Overnight Oats

Es ist schon eine Weile her, dass man überall in Bloghausen von Porridge gelesen hat und da ich durchaus auch gelegentlich so ein Lemming-Verhalten an den Tag lege und mir denke, was 1.000 Blogger lieben, kann so verkehrt nicht sein, habe ich auch diverse Breie ausprobiert: Teuer und fertig aus dem Bioladen und billig und selbstgemacht. Irgendwie war das alles nichts, ausserdem nervt es mich, morgens um 6 Uhr den Herd anzuschmeissen. Bis ich jetzt die Tage von Overnight Oats gelesen habe, also Porridge, der sich selbst über Nacht im Kühlschrank…naja eben NICHT kocht. Ich kann nur sagen, jetzt verstehe ich den Hype – schmeckt wirklich köstlich und macht lange satt. Hier ist mein Rezept

  • 5 EL kernige Haferflocken
  • 100 g Yoghurt
  • 100 ml Milch
  • 1 TL Honig
  • etwas Zimt und paar Tropfen Vanilleessenz nach Belieben

Yoghurt und Milch kann man problemlos durch die vegane Variante ersetzen. Wir nehmen z.B. gern Mandelmilch. Und ich esse es am liebsten kalt, aber der kleine Herr Masulzke mag es gern in der Microwelle aufgewärmt.

IMG_2279IMG_2280IMG_2282Alles in ein verschließbares Gefäß und über Nacht in den Kühlschrank. Auf den Fotos gepimpt mit Himbeeren und ein paar Mandelblättchen, ich habe auch schon Apfelmark, frische Äpfel und ein paar Rosinen probiert. Mango und Kokos könnte ich mir auch gut vorstellen…

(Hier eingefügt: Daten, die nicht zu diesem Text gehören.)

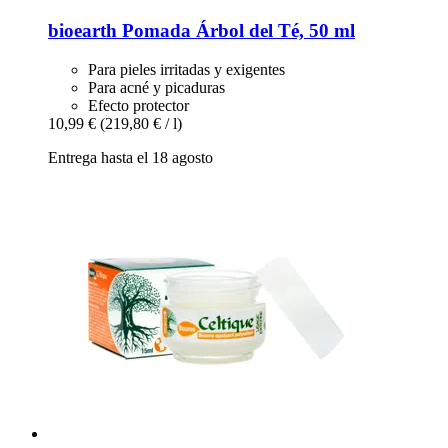
bioearth
Pomada Árbol del Té, 50 ml
Para pieles irritadas y exigentes
Para acné y picaduras
Efecto protector
10,99 €
(219,80 € / l)
Entrega hasta el 18 agosto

Habt einen schönen Tag, beste Grüße

Merle

P.S. Der neuste letzte Schrei scheint ja nun Kokosöl zu sein – hat das schon jemand probiert? Was macht man damit?

8 Kommentare

  1. Über Nacht? Finde ich gut, mache ich mit Körnern, die ich über Nacht einweiche. Bisschen Obst und Sahne dazu, fertig!

  2. Kokosöl? Gibt’s bei mir in 1 Liter Gläsern, soviel benutze ich davon…
    Und Porridge habe ich monatelang morgens gegessen (allerdings gekocht), bis ich zu meiner jetzigen Variante, den Hafer-Pfannkuchen übergegangen bin.
    Ich mag’s morgens warm! 😉
    Die overnight oats haben mich – noch – nicht überzeugen können, allerdings habe ich sie auch noch nicht mit Hafermilch probiert. Könnte man ja nochmal testen… 😀

  3. oh, äh, ich meinte „verputzen“ beim Kochen, Backen etc!
    Vom Löffel gibt’s das eher selten 🙂
    Soll aber – Bloghausen lässt grüßen – seeehr gesund sein! Schmatz…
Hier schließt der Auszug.